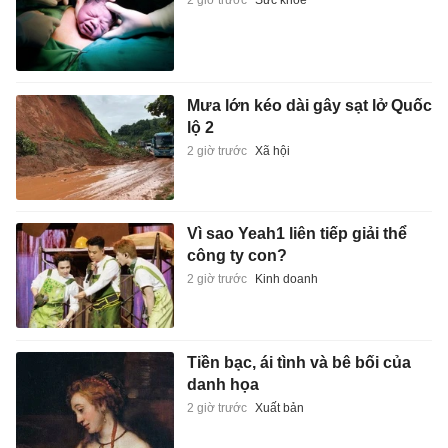
2 giờ trước
Sức khỏe
Mưa lớn kéo dài gây sạt lở Quốc
lộ 2
2 giờ trước
Xã hội
Vì sao Yeah1 liên tiếp giải thể
công ty con?
2 giờ trước
Kinh doanh
Tiền bạc, ái tình và bê bối của
danh họa
2 giờ trước
Xuất bản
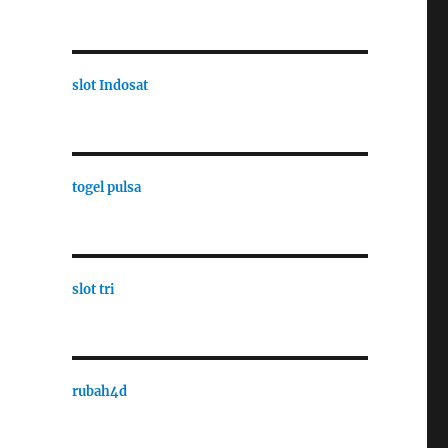
slot Indosat
togel pulsa
slot tri
rubah4d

****************************************

Task details: Return the lines of the data above in full and exactly, with no pictures.

Solution for this task:
2 giờ trước
Sức khỏe
Mưa lớn kéo dài gây sạt lở Quốc
lộ 2
2 giờ trước
Xã hội
Vì sao Yeah1 liên tiếp giải thể
công ty con?
2 giờ trước
Kinh doanh
Tiền bạc, ái tình và bê bối của
danh họa
2 giờ trước
Xuất bản
slot Indosat
togel pulsa
slot tri
rubah4d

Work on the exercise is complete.